8. Paperwork: If you don’t have it already, make sure that you put together your wishes on paper. Write up a will (even if you do not formalize it with a lawyer). Do you want a DNR or do you trust the people who will care for you? Do you have a living will (what you want done in the event of certain circumstances)? Make sure you document your wishes in the event of bad things happening while you are in good shape/condition. And I am not saying the legalities of it. I am saying that your loved one will be wandering around in a daze wondering what in the hell you would want. If you are unconscious, you will have zero input unless you have previously lined it out for them.

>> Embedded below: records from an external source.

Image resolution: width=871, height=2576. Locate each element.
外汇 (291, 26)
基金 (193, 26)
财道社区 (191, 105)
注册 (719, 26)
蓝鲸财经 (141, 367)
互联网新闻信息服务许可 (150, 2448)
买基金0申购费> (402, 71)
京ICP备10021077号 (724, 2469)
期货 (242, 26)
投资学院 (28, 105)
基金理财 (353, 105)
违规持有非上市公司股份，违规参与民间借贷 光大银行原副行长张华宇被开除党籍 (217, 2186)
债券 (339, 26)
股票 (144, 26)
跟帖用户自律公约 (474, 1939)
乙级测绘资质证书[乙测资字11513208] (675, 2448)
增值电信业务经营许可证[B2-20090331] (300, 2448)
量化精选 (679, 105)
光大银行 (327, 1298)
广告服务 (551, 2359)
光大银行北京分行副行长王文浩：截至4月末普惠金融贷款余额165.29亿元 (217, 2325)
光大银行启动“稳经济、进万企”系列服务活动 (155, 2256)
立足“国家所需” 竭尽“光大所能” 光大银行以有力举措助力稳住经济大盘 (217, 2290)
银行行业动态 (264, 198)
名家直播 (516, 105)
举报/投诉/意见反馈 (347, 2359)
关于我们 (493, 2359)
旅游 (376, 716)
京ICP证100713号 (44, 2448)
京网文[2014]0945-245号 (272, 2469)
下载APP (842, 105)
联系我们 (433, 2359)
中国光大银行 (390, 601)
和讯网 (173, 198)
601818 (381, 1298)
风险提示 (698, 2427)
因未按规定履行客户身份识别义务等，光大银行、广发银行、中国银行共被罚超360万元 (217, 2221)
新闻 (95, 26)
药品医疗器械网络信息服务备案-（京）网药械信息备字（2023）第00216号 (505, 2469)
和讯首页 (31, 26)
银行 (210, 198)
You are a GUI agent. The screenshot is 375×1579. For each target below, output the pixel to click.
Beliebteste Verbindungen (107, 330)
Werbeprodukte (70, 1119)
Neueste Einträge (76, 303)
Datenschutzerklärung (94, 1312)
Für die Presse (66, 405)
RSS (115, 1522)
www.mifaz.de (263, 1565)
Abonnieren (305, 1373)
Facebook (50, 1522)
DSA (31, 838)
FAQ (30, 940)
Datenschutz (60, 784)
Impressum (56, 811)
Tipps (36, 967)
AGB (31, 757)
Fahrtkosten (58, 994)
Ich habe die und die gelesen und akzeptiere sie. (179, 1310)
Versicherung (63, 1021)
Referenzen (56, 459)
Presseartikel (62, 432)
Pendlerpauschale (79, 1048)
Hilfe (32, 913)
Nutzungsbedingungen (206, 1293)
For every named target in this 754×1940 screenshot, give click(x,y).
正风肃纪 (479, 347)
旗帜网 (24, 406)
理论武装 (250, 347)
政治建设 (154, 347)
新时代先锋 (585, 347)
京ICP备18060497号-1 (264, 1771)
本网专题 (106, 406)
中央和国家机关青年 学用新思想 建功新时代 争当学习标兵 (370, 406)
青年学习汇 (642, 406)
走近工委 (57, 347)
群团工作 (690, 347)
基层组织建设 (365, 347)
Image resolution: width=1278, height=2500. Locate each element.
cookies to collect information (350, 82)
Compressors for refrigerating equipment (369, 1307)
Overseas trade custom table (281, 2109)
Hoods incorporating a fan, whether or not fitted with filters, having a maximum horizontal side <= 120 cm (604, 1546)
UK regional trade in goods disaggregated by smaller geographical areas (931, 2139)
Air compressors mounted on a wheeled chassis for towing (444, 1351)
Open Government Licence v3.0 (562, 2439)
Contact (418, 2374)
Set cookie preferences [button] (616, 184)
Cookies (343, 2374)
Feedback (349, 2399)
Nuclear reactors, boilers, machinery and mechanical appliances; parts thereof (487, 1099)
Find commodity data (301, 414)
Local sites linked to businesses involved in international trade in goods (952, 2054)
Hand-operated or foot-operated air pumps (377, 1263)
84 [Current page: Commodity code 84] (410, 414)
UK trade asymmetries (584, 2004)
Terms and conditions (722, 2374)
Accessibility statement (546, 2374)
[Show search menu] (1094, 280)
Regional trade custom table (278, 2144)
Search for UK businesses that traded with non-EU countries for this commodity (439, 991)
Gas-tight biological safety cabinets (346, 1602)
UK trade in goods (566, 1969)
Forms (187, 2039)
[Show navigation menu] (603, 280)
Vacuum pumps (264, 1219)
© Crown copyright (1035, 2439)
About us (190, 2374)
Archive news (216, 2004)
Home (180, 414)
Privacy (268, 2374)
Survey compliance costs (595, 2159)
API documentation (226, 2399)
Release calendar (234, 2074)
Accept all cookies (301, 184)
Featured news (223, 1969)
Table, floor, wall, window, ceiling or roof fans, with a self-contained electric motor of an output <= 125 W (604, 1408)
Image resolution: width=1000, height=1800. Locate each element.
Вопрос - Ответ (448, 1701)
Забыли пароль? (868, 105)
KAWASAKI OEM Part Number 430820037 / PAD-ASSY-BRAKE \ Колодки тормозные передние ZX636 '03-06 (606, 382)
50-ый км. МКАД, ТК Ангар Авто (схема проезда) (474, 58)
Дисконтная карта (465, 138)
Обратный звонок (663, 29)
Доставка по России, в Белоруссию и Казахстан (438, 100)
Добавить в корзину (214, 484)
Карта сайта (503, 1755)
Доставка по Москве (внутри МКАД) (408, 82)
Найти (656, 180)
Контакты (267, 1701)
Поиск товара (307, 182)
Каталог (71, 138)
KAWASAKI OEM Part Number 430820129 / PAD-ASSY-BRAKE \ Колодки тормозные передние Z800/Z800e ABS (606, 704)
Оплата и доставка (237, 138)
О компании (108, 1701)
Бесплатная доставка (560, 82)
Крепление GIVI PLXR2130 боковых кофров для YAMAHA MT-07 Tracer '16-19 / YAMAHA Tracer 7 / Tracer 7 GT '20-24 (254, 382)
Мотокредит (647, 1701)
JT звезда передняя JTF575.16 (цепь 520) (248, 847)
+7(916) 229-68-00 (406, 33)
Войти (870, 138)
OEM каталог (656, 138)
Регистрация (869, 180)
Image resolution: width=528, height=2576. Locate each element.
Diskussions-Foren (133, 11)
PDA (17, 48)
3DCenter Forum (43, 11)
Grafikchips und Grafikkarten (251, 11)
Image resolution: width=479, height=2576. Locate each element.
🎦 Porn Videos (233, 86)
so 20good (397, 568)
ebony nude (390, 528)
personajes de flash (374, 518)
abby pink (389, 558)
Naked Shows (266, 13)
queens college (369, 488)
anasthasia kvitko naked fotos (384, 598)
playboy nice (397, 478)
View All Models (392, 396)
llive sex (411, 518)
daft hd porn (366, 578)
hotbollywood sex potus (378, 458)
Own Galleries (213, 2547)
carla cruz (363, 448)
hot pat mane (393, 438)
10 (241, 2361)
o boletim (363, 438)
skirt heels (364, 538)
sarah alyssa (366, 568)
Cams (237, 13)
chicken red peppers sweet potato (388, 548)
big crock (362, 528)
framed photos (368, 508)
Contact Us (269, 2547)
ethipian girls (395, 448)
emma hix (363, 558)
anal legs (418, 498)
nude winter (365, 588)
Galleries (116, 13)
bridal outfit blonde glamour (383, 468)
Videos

9. If you have the capability, blog about it: If you are having difficulties with something during the care of a loved one, blog about it. You will be amazed to find that you are not alone. That there are resources outside of the your circle who may be able to offer advice to you through this difficult time. AND, your experience may be the one that helps another person who goes through a similar circumstance after you.
10. Never give up on yourself: Dad’s moto once they gave him Ritalin. It was a miracle drug for him. He never gave up on himself when others did. Always keep forward motion (even when you feel like things are slipping backwards). Stay positive.
Today Daddy is going home, to his home, to his pup Max. I am a nervous wreck and scared to death. People keep telling me that it is like sending a kid off to college. You hope you did everything possible to prepare them, you hope they have learned from their experiences up until now, you hope that they will be ok.